The refrigerant in your car is almost certainly R-134a if it was manufactured between roughly 1995 and 2015, or R-1234yf if it's a newer model. The only way to know for sure is to check the under-hood label, which is the most reliable method. Using the wrong refrigerant can cause severe damage to your A/C system and is illegal due to environmental regulations.
This shift in refrigerants happened for environmental reasons. R-12 (commonly known as Freon) was phased out in the 1990s because it damaged the ozone layer. It was replaced by R-134a, which became the global standard for over two decades. The newest refrigerant, R-1234yf, has an even lower Global Warming Potential (GWP) and is now mandated for new vehicles in the US and other regions.
Identifying your refrigerant is straightforward. Pop the hood and look for a sticker, usually on the underside of the hood or near the radiator support. This label will explicitly state the type and amount of refrigerant required. The table below outlines the key differences.
| Refrigerant Type | Common Era of Use | Key Identifier | Environmental Note |
|---|---|---|---|
| R-12 (Freon) | Pre-1995 | "CFC-12" on label | Phased out; ozone-depleting |
| R-134a | 1995 - Early 2010s | "HFC-134a" on label | High Global Warming Potential (GWP) |
| R-1234yf | 2015+ (Model Dependent) | "HFO-1234yf" on label | Mandated for new cars; low GWP |
| Car Model Year | 1990 | Likely R-12 | Requires professional conversion |
| Service Port Size | R-134a: Quick-connect | R-1234yf: Different quick-connect | Physical incompatibility prevents errors |
Never attempt to mix refrigerants.

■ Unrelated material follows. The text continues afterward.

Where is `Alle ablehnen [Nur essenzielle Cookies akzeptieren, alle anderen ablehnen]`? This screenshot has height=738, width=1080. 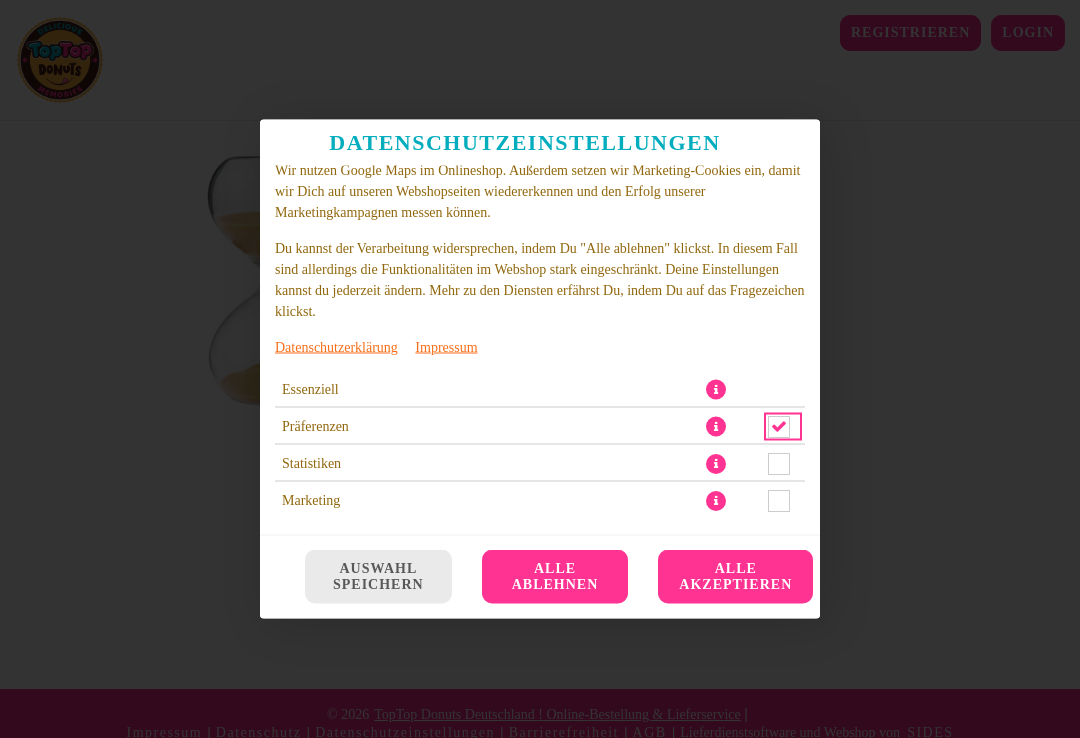 Alle ablehnen [Nur essenzielle Cookies akzeptieren, alle anderen ablehnen] is located at coordinates (555, 576).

The systems are mechanically incompatible, and using a "stop-leak" product or the wrong gas can ruin your A/C compressor, a very expensive component to replace. If your A/C isn't cooling, have a professional technician diagnose and recharge the system with the correct, specified refrigerant.

Check under the hood. There's always a sticker that tells you exactly what to use—it's the law. My old truck takes R-134a, but my daughter's new SUV needs the expensive R-1234yf stuff. Don't just guess; the wrong kind can wreck the whole system. If you're not sure, just take a picture of that label and show it to the parts store guy. It's that simple.

As a technician, I can't stress this enough: the label is gospel. We see cars all the time where someone used the wrong refrigerant, and it turns a simple recharge into a multi-thousand-dollar repair. The ports are different sizes for a reason—to prevent mistakes. If your car is from the last 20 years, it's probably R-134a. Newer than about 2015? Lean towards R-1234yf. But always, always confirm on the label first.

The main thing to know is that you can't use the old Freon anymore. It's bad for the environment and illegal to produce. The switch to R-134a was a big deal, and now they're moving to an even newer one. This is why DIY A/C work can be tricky. It's not just about pressure; it's about using the specific chemical the system was engineered for. When in doubt, professional service is the safe bet.

I learned this the hard way after my classic car needed an A/C repair. The type of refrigerant dictates everything. For vintage cars, original R-12 is obsolete and incredibly expensive. The practical solution is to have the system professionally converted to run on modern R-134a, which is readily available. For any car, knowing the refrigerant type is the first step before any or repair. It's a fundamental piece of your vehicle's data.